Pompei 
Nature morte au figues, poires et grenades.
Fresque de la Maison des Amants Chastes 
Musée national archéologique de Naples
Que voit-on? Sur l'étagère soigneusement rangées deux grenades, deux poires et trois figues. Au niveau inférieur un jeune et fringuant coq qui picore allègrement une grenade dérobée. 
Rappel historique : Pline l'Ancien raconte que dans la Grèce 
antique, le peintre Piraikos qui vivait au 3e siècle avant notre ère, 
vendait déjà fort cher ses " Provisions de cuisine ", des 
tableaux de chevalets représentant des victuailles ou des instantanés 
d'échoppes de cordonniers et de barbiers. Dans la hiérarchie des genres 
picturaux d'alors, ces représentations de provisions de cuisine sont
 déjà considérées comme un genre mineur... et  elles le resteront 
pendant de longs siècles... au moins jusqu'à Chardin, si ce n'est 
jusqu'à Cézanne. Genre mineur donc, loin derrière les sujets religieux, 
les portraits et les paysages, mais genre que les commanditaires 
s'arrachent pourtant !
Le grec Piraikos reste le plus célèbre des peintres de ce genre. Hélas, 
aucun exemple n'est parvenu jusqu'à nous de ces peintures des menus 
objets du quotidien par Piraikos,  peinture que l'on nommait à cette 
époque Rhyparographie .
A la même époque, un autre peintre grec, Zeuxis rivalisait avec la 
nature au point que des oiseaux voulaient picorer les raisins qu'il 
peignait et qu'il passe être l'inventeur du réalisme et  de 
l'illusionnisme, pour ne pas dire du premier trompe-l'oeil. Il faut là encore faire confiance au récit de Pline l'Ancien, car aucun exemple de cet art ne nous est parvenu.
Les premières natures mortes connues du monde occidental sont des 
fresques et des mosaïques du 1er siècle de l'ère chrétienne, provenant 
de Campanie (Herculanum et Pompéi) ou de Rome. Elles sont exécutées dans
 un style réaliste et illusionniste : fruits veloutés, poissons et 
volailles posés sur une marche de pierre ou sur deux étagères d'un garde
 manger, généralement en trompe l'œil avec des ombres portées, ou 
quelquefois dans des coupes en verre avec des transparences subtiles.

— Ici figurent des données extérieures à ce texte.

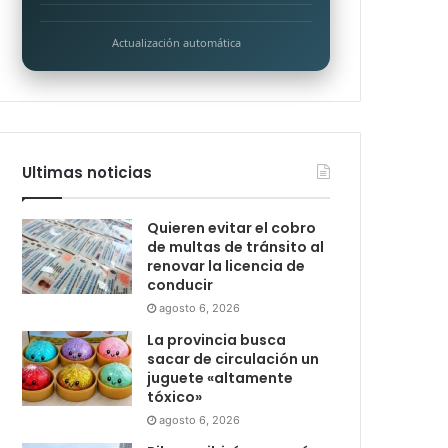
Actualización automática
Ultimas noticias
Quieren evitar el cobro
de multas de tránsito al
renovar la licencia de
conducir
agosto 6, 2026
La provincia busca
sacar de circulación un
juguete «altamente
tóxico»
agosto 6, 2026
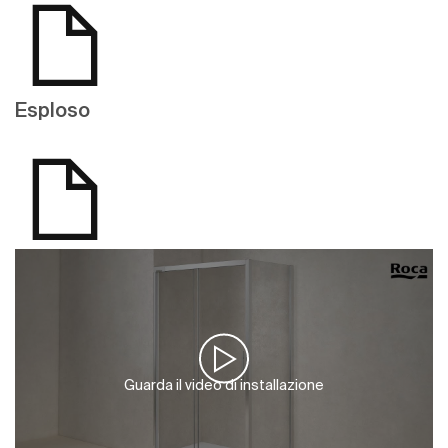
Esploso
Guarda il video di installazione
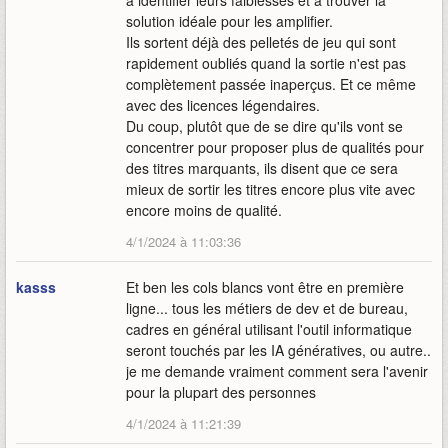
à identifier leurs faiblesses et à trouver la
solution idéale pour les amplifier.
Ils sortent déjà des pelletés de jeu qui sont
rapidement oubliés quand la sortie n'est pas
complètement passée inaperçus. Et ce même
avec des licences légendaires.
Du coup, plutôt que de se dire qu'ils vont se
concentrer pour proposer plus de qualités pour
des titres marquants, ils disent que ce sera
mieux de sortir les titres encore plus vite avec
encore moins de qualité.
4/1/2024 à 11:03:36
kasss
Et ben les cols blancs vont être en première
ligne... tous les métiers de dev et de bureau,
cadres en général utilisant l'outil informatique
seront touchés par les IA génératives, ou autre..
je me demande vraiment comment sera l'avenir
pour la plupart des personnes
4/1/2024 à 11:21:39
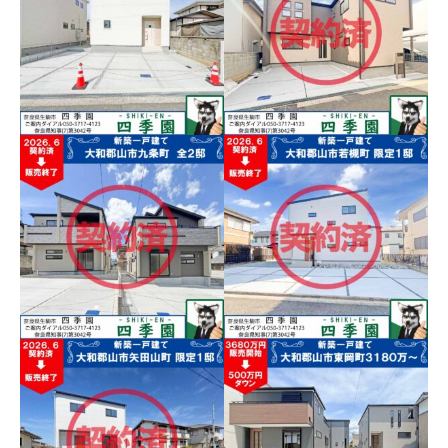
並み！長期優良住宅で耐
鉄郡山駅へ徒歩１３分！
震３(最高等級)で家族を守
平屋で快適、長期優良住
る家！
宅で耐震３(最高等級)で地
震に強い家！
全１３区画の新築ばかりの街
並み！長期優良住宅で耐震３
近鉄郡山駅へ徒歩１３分！平
(最高等級)で家族を守る家！
屋で快適、長期優良住宅で耐
震３(最高等級)で地震に強い
大和郡山市泉原町、郊外
大和郡山市小泉町、ＪＲ
家！
にある閑静な住宅地に梁
大和小泉駅エリアの大型
見せ天井お洒落なリビン
車ＯＫ駐車２台！省エネ
グの新築一戸建
基準適合住宅の新築一戸
建て
南向きで日当たり良好！閑静
な郊外住宅地にある見せ張り
ＪＲ大和小泉駅エリアの大型
お洒落なリビングの新築一戸
車ＯＫ駐車２台！省エネ基準
建
適合住宅の新築一戸建て
大和郡山市下三橋町！郡
山駅から徒歩１３分！長
販売終了／大和郡山市高
期優良住宅で耐震３(最高
田町、長期優良住宅で耐
等級)の地震に強い家！
震３(最高等級)の地震に強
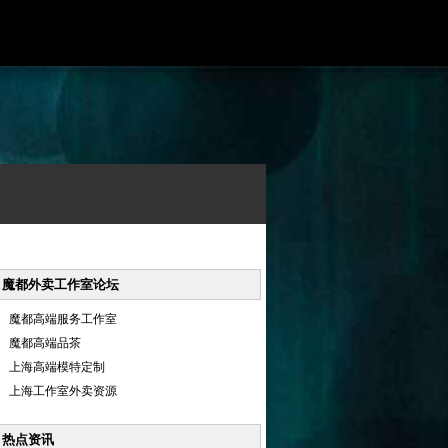
魔都外卖工作室论坛
魔都高端服务工作室
魔都高端品茶
上海高端模特定制
上海工作室外卖资源
热点资讯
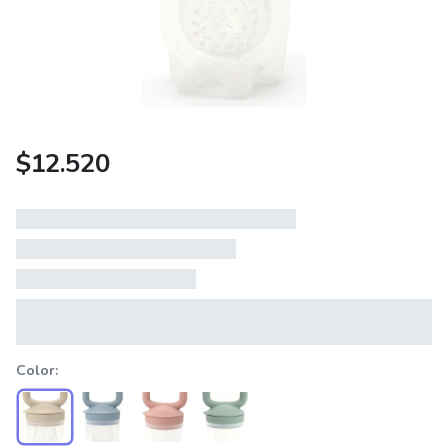
$
12.520
Color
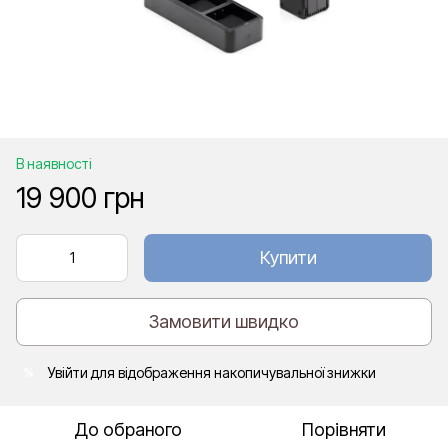
В наявності
19 900 грн
Купити
Замовити швидко
Увійти
для відображення накопичувальної знижки
%
До обраного
Порівняти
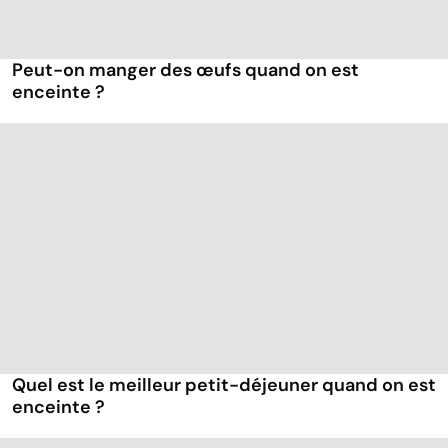
Peut-on manger des œufs quand on est
enceinte ?
Quel est le meilleur petit-déjeuner quand on est
enceinte ?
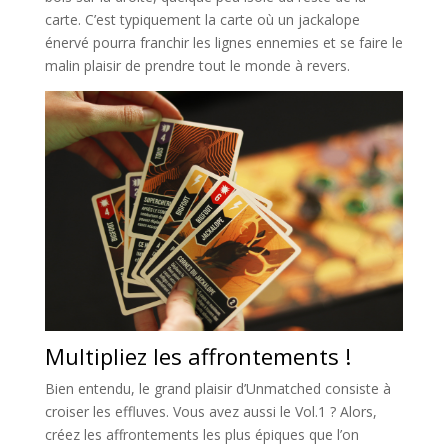
carte. C’est typiquement la carte où un jackalope
énervé pourra franchir les lignes ennemies et se faire le
malin plaisir de prendre tout le monde à revers.
Multipliez les affrontements !
Bien entendu, le grand plaisir d’Unmatched consiste à
croiser les effluves. Vous avez aussi le Vol.1 ? Alors,
créez les affrontements les plus épiques que l’on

Ces peintures évoquent le xenion antique, un cadeau fait de 
denrées qu'un hôte doit offrir à ses invités. Pourtant la nature morte 
de l'Antiquité possède une autre ambition que celle du seul plaisir 
mimétique. Comme le précise Charles Sterling : « Il est clair que les
 natures mortes hellénistiques et romaines qui représentaient des mets 
prêts à être consommés comportaient une allusion épicurienne ». On 
trouve ainsi assez fréquemment des mosaïques de natures mortes et des 
vanités dans les atriums d'été romains, où les convives invités aux 
repas étaient ainsi encouragés à cueillir le jour qui passe, Carpe diem selon
 la célèbre formule d'Epicure, à profiter de la vie tant qu'il était 
encore temps de le faire. Une déclinaison plus sophistiquée de la 
tradition égyptienne pharaonique qui voulait que l'on fît passer un 
cadavre devant les convives avant de commencer un repas pour leur 
rappeler l'impermanence de la vie !  Les natures mortes garderont tout 
au long des siècles jusqu'à nos jours,  cette signification épicurienne.